На самом деле, на то, чтобы в совершенстве овладеть мастерством литографии или живописи маслом, уходит порой вся жизнь, однако для подобных дисциплин нет спецкурсов длительностью более одного года. Студентам приходится собирать знания урывками, по крупицам. Другие примеры – персидская миниатюра и русская иконопись: на освоение этих техник уходят долгие годы. В каждом из этих случаев за один год можно набить руку, однако на самом деле на это нужно больше времени. И если освоение основ ремесла требует больше двух‑трех лет обучения, такие предметы просто не приживаются в художественных вузах. В институте или в художественном училище студенты могут посещать несколько курсов по одной специальности, но обычно между этим курсами нет преемственности, как это было в барочных академиях. Техникам, требующим постепенного систематического изучения, нет места в современной учебной программе художественных вузов.

 

8. Так называемому промышленному искусству не учат

В мастерских Уильяма Морриса ученики осваивали разные техники декоративно‑прикладного искусства, все их изделия находили применение в быту. В современных художественных вузах можно узнать о самых разных материалах, но в учебную программу редко включают методы изготовления коммерческой продукции. Студентов при желании могут научить, как делать серебряные серьги, но делать серебряные подсвечники или оловянные лампы их не научат. В учебной программе курс по фарфору, хрусталю или промышленному мебельному дизайну – большая редкость. Порой все дело в эстетических предпочтениях (в арт‑мире фарфор сейчас не в чести), иногда в технологии и опыте. Я не знаю ни одного художественного отделения, где учили бы работать с пластмассой и новыми видами стекла, а также штамповке, протяжке и прокату металлов. А ведь эти материалы окружают нас повсюду: из них делают автомобили, суда, мебель и бытовые принадлежности. Может, студенты‑художники и не захотят делать тостеры, но заранее этого сказать нельзя, пока не появятся мастер‑классы по изготовлению тостеров. Огромные области материальной технологии остаются неохваченными в художественных вузах, поскольку они ассоциируются с коммерческими или промышленными задачами. Лишь немногие художественные вузы берут пример с Баухауса и знакомят студентов с секретами промышленного производства. В результате, если студентам хочется изготовить металлический светильник или холодильник, у них получаются странные имитации из подручных средств: светильники из папье‑маше, холодильники из металлолома. Даже на занятиях по кинетической скульптуре, неону и электронике материалы приносят со стороны – я не знаю ни одного студента‑художника, который бы умел изготовить печатную плату, аккумулятор или электрический выключатель. И разумеется, голография, видео, кино, фотография и компьютерная графика в немалой степени зависят от технологий, которым не обучают в художественных вузах.
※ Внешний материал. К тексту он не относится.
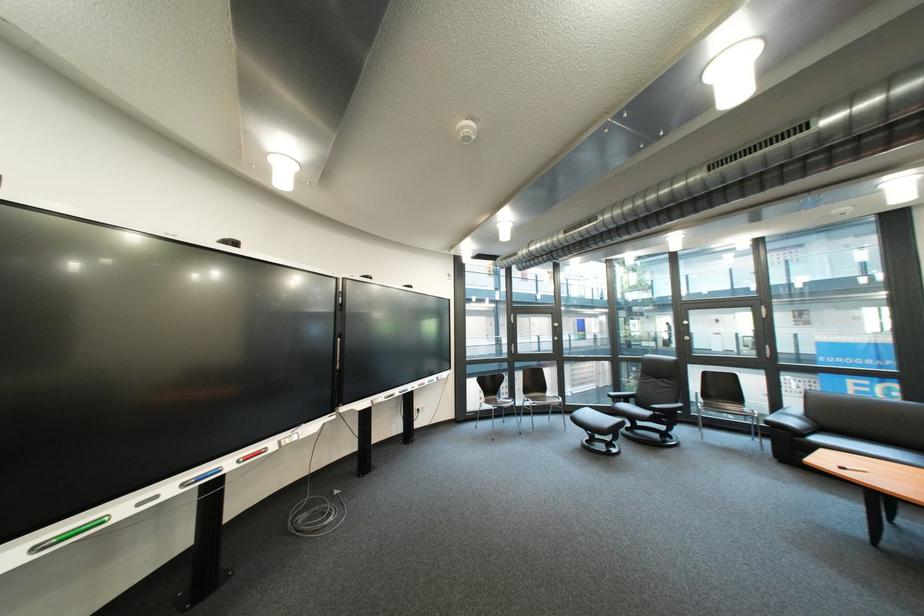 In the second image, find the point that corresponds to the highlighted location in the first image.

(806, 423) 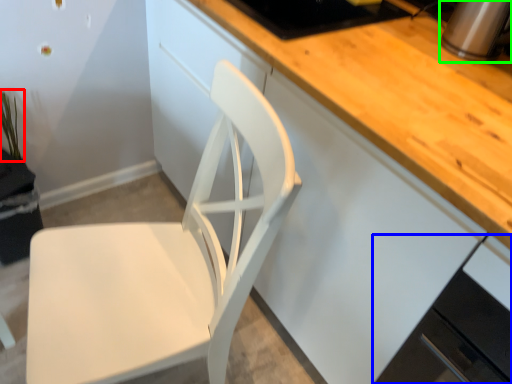 Question: Which is nearer to the plant (highlighted by a red box)? cabinetry (highlighted by a blue box) or appliance (highlighted by a green box).

Choices:
 (A) cabinetry
 (B) appliance

Answer: (B) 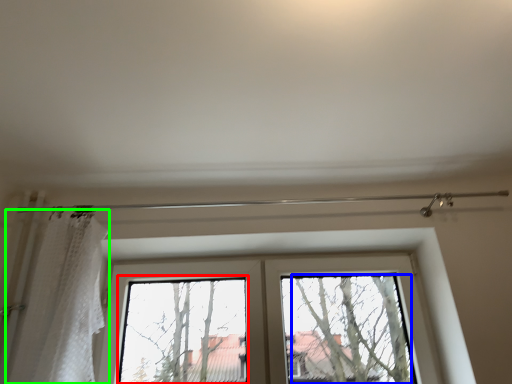 Question: Which object is the farthest from bay window (highlighted by a red box)? Choose among these: tree (highlighted by a blue box) or shower curtain (highlighted by a green box).

Choices:
 (A) tree
 (B) shower curtain

Answer: (A) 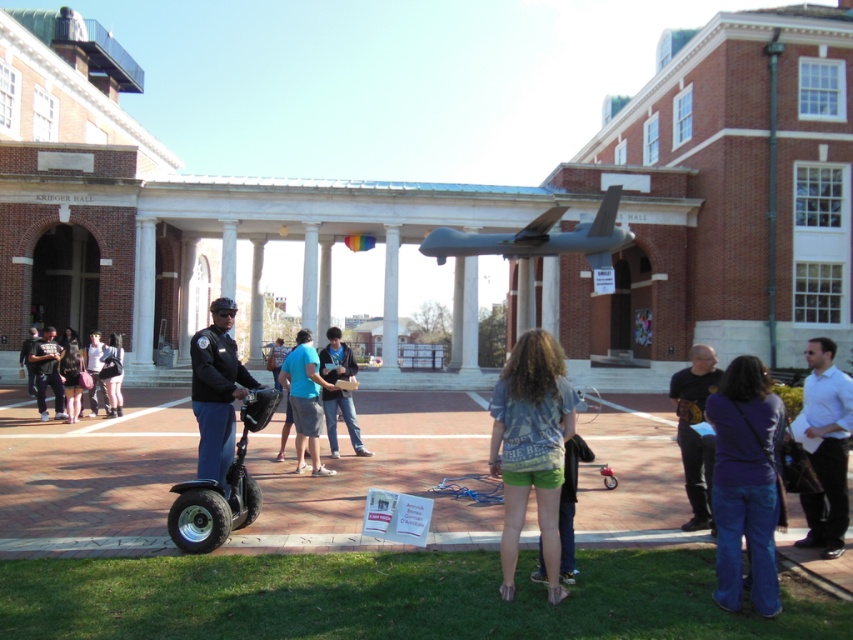 Question: Based on their relative distances, which object is farther from the denim shorts at center?

Choices:
 (A) purple denim jeans at lower right
 (B) blue t-shirt at center
 (C) blue jeans at center

Answer: (C)

Question: Can you confirm if dark gray shirt at center is positioned to the right of dark blue jacket at center?

Choices:
 (A) yes
 (B) no

Answer: (A)

Question: Is white smooth shirt at right to the right of black rubber segway at center from the viewer's perspective?

Choices:
 (A) no
 (B) yes

Answer: (B)

Question: Among these objects, which one is nearest to the camera?

Choices:
 (A) dark blue jeans at lower left
 (B) purple denim jeans at lower right
 (C) dark gray shirt at center

Answer: (B)

Question: Is blue t-shirt at center to the right of blue jeans at center from the viewer's perspective?

Choices:
 (A) yes
 (B) no

Answer: (A)

Question: Estimate the real-world distances between objects in this image. Which object is farther from the denim jacket at lower left?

Со времен промышленной революции стало обычным делом использовать вещи, устройство которых мы не можем объяснить. Я не хочу сказать, что художники обязаны также изучать и инженерное дело, просто странно, что из студентов считанные единицы имеют возможность познакомиться с миром промышленных материалов. Такие красивые материалы, как радужный лавсан и акрил, иногда применяются в студенческих работах, но обычно выбор ограничен деревом, папье‑маше и керамикой – простыми и традиционными материалами, которые в свое время пропагандировало «Движение искусств и ремесел», а не высокотехнологичными, которые на самом деле являются частью нашей повседневной жизни.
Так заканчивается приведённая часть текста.